SQL as Sculpture
An Intuitive Way To Understand Queries



Facebook share
LinkedIn share
Twitter share



(This article is part of a forthcoming series on Understanding SQL Through Analogies. Analogies help you understand complex new things by comparing them to things that you already understand well. Or in this case, something you can easily understand - like sculpture.)



If you look at it from the right perspective - from way up high - you can say that sculpting, creating a sculpture, is about just two things:


  1. Assembling a mass of material (aka your medium)
  2. Carving that material down

Okay. Maybe that's a little too high, a little too abstract. How about if we zoom in just a bit closer...

A sculpture is often made of clay. Depending on how big you want your sculpture to be, you might be able to find a single block of clay that's large enough to suit your need. But if you can't - if you need a block that's bigger than that - then you need to mush multiple smaller blocks together, into a single (larger) block.

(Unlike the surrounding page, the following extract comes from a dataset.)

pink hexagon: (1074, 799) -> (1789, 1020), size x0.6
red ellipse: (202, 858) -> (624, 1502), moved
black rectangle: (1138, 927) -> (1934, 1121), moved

After assembling your block, you use a variety of tools to carve it down. You start with coarser tools that slice off big chunks. You work your way toward more delicate tools that make barely perceptible refinements. At some point, a sense of perfection overtakes you and you triumphantly bellow:


Finis!


This carving - painstaking craftsmanship - is sometimes described as finding (or even freeing) the fully formed sculpture that is hidden within (that inherently exists in) the material. On the one hand, that's an amazing way to think about making a sculpture. On the other hand, it depresses me - because I lack such insight (and fine motor skills) myself.

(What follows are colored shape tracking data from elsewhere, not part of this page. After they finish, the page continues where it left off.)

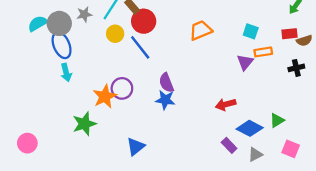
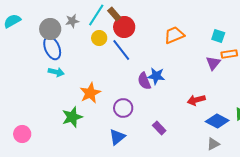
cyan semicircle: (38, 23) -> (12, 21), moved
cyan arrow: (66, 72) -> (56, 72), turned -63
purple circle: (122, 88) -> (123, 108), moved
blue star: (165, 100) -> (156, 76), moved
purple rectangle: (229, 145) -> (159, 128), moved
gray triangle: (255, 155) -> (213, 144), moved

Or... maybe I don't. Maybe I only lack these things in an artistic context.

What might it look like if we considered writing a SQL statement - a query, a SELECT statement - as an act of sculpting, of creating a sculpture?




Assembling Your Data


The first thing you need to do in making... um... a... data... sculpture... is to assemble your material.

In SQL, your medium is sets of data. Note that I did not say that your medium is data. I said that it is sets of data. That is an essential distinction that is lost on a lot of would be relational database users.

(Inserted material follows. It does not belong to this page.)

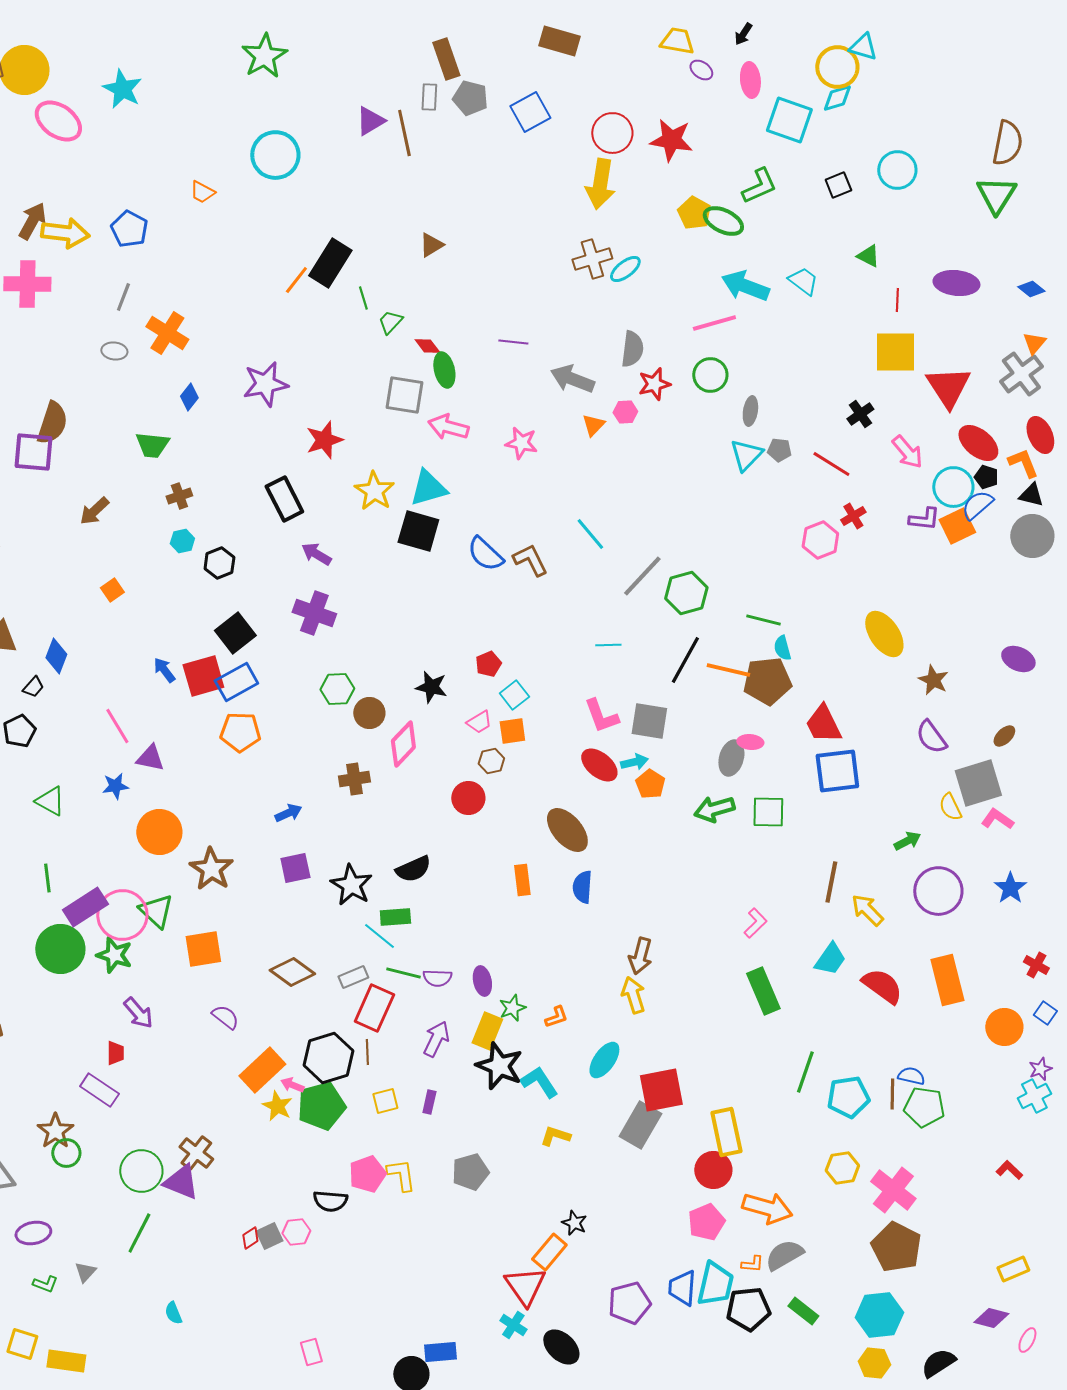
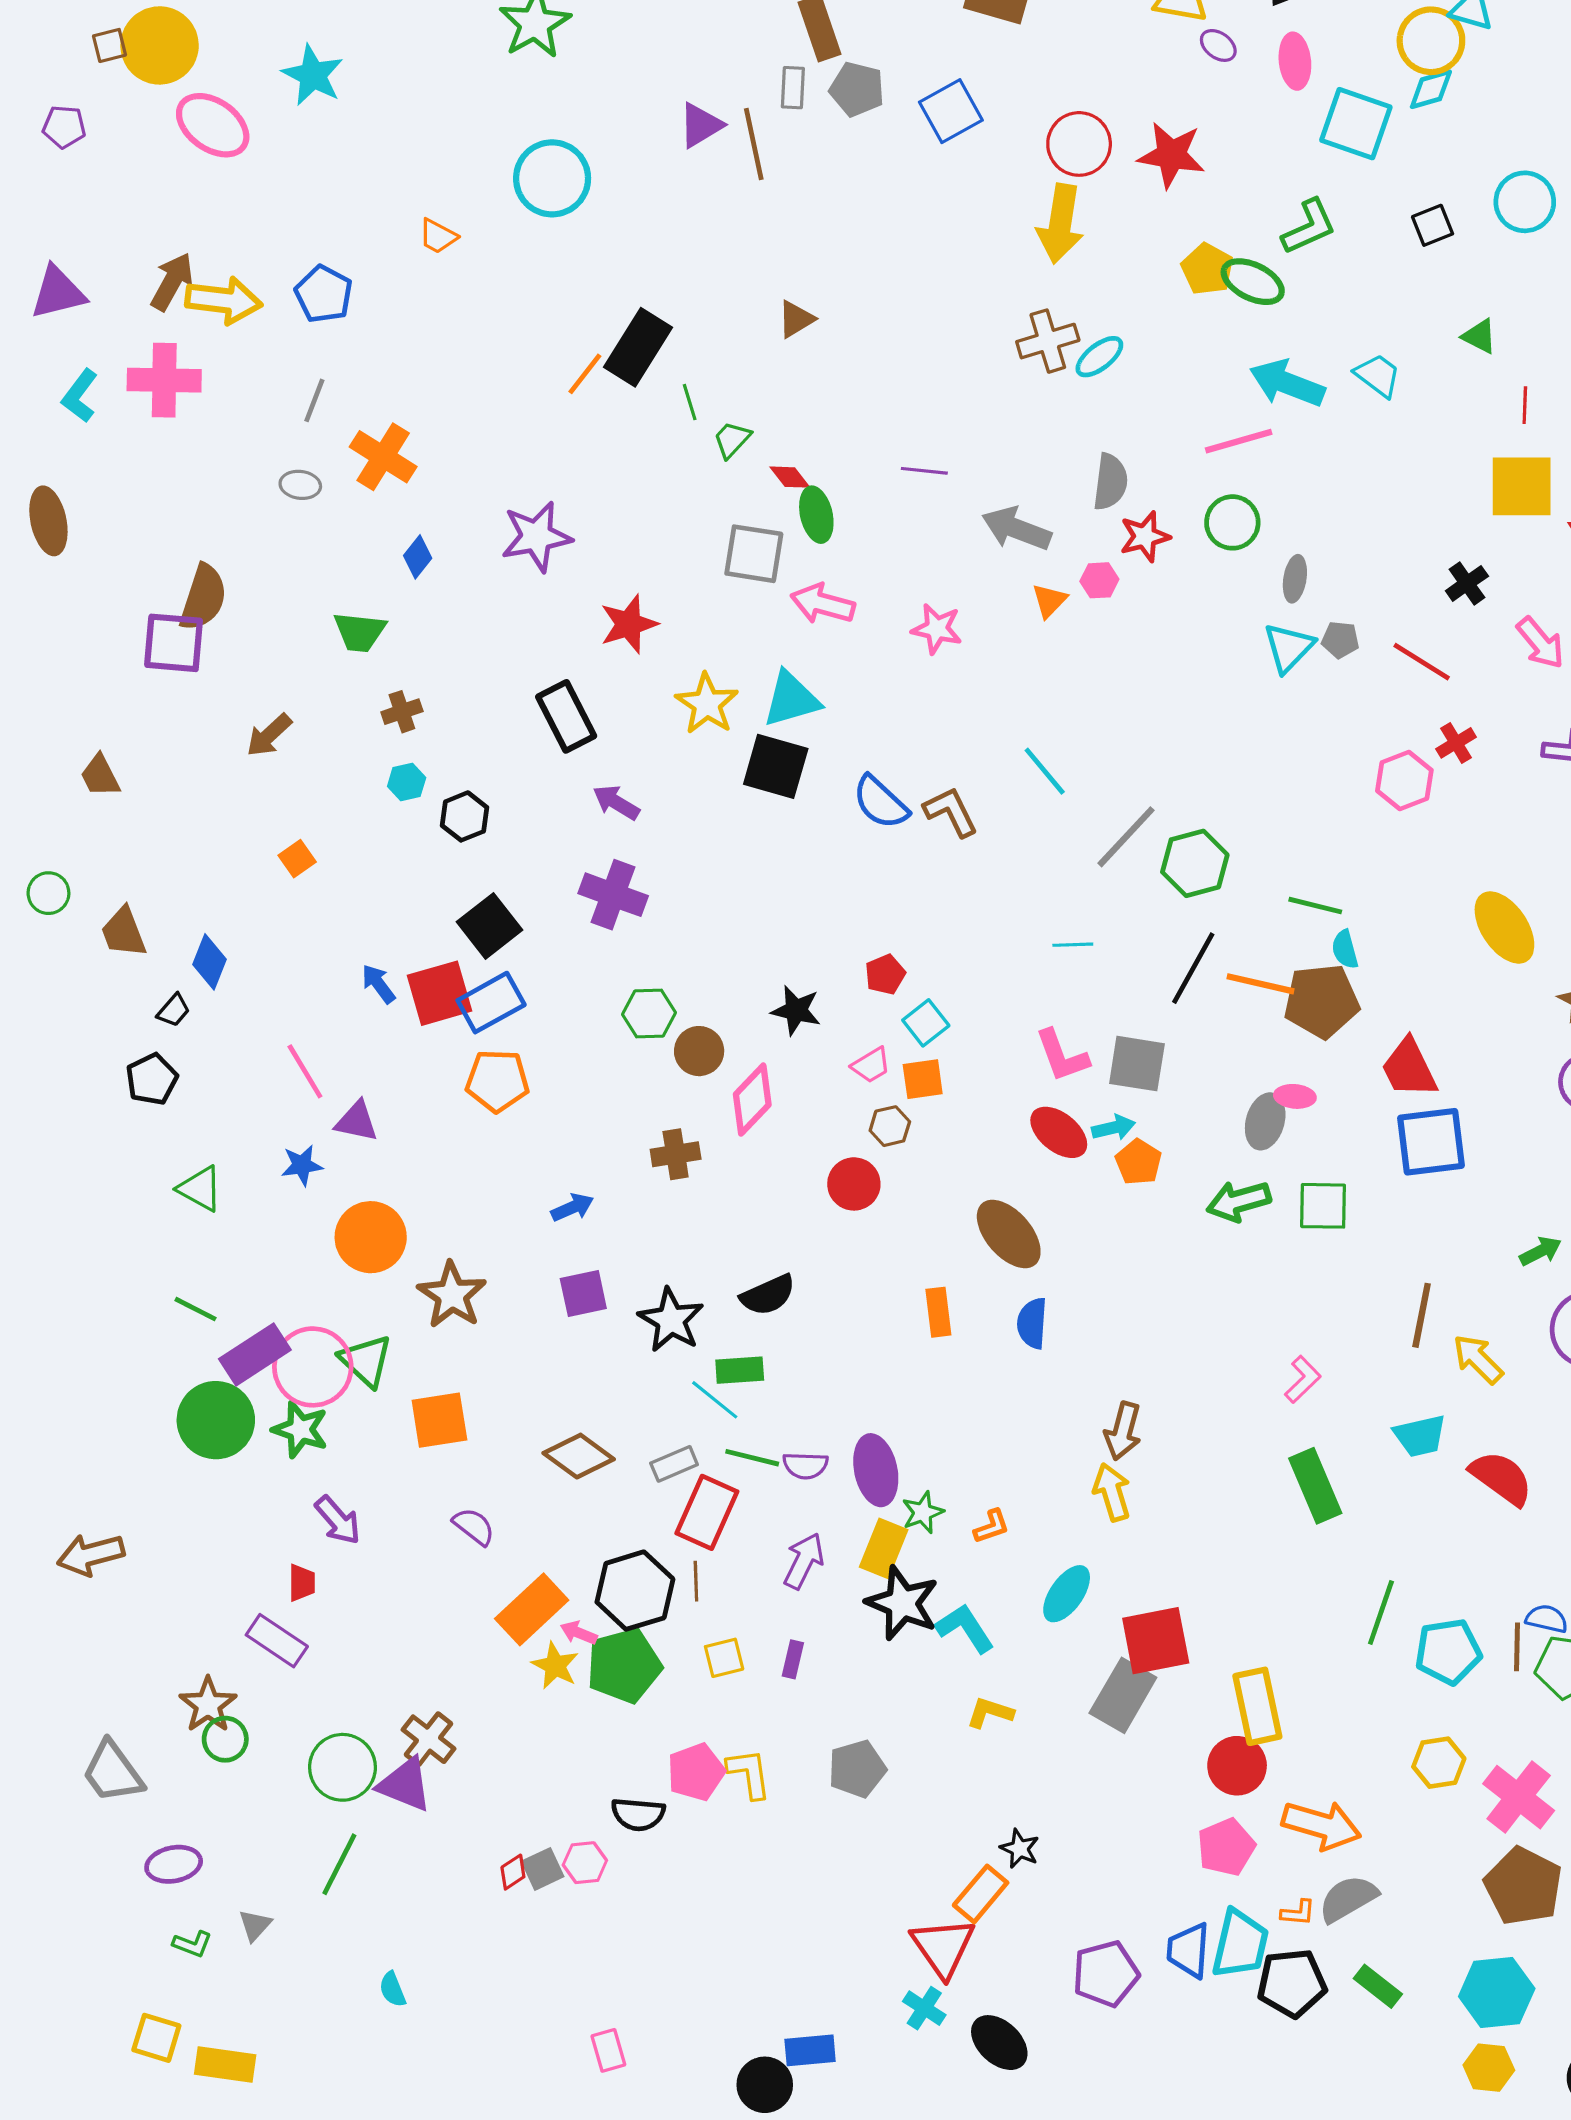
green line: (47, 878) -> (195, 1309), turned -56
cyan trapezoid: (830, 959) -> (1420, 1436), turned 42
purple ellipse: (482, 981) -> (876, 1470), size x1.5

A database is a set of tables. A table is a set of rows. A row is a set of fields (column values).

A query (a SELECT statement) builds and returns a result set. That result set is structurally equivalent to a table - it is a set of (zero or more) rows, each of which is a set of (one or more) fields.

We can think of a table (a set of rows) as a block of data, sort of like a block of clay. In doing so, we're getting more abstract again. But this time it helps us to build our intuition.

If you think of tables as blocks of data, then you can think of every SELECT statement as starting with an initial or primary block of data. Your primary block of data is the table that you name in the FROM clause. For example, here we retrieve all of the fields, in all of the rows, from a primary block of data (a table) named flashcards.


SELECT * FROM flashcards;

Sometimes we need more than one block of data. This will be the case when our primary table does not have all of the data that we need - we need some of the rows, or some of the columns, from some other table(s). This poses two challenges:


  • arranging the blocks (tables) sensibly
  • mushing the blocks (tables) together

But before we can do these things, we need to think about what the blocks might look like.

When we work with clay, we can expect that the blocks we mush together will all be of the same size and shape. If they're not, it really doesn't matter - because it's just clay. One blob of clay is (mostly) indistinguishable from any other.

When we work with data, though, we usually don't have that expectation. Most of the time, the other blocks (tables) we need are a different shape than our primary block. By the shape of a table, we mean the set of columns that define the table. If two tables are defined with the same set of columns, we can say that the tables are of the same shape. If they differ in any way, column-wise, we say that the tables are differently shaped.


Arranging and Mushing Data Blocks of the Same Shape

When you have data blocks (tables) of the same shape, you can (you must) stack them on top of each other. You can do this because the columns align - each data block (table) has the same columns, in the same order, as all of the others. Each column in a data block can thus support its corresponding column in any data block(s) stacked above it.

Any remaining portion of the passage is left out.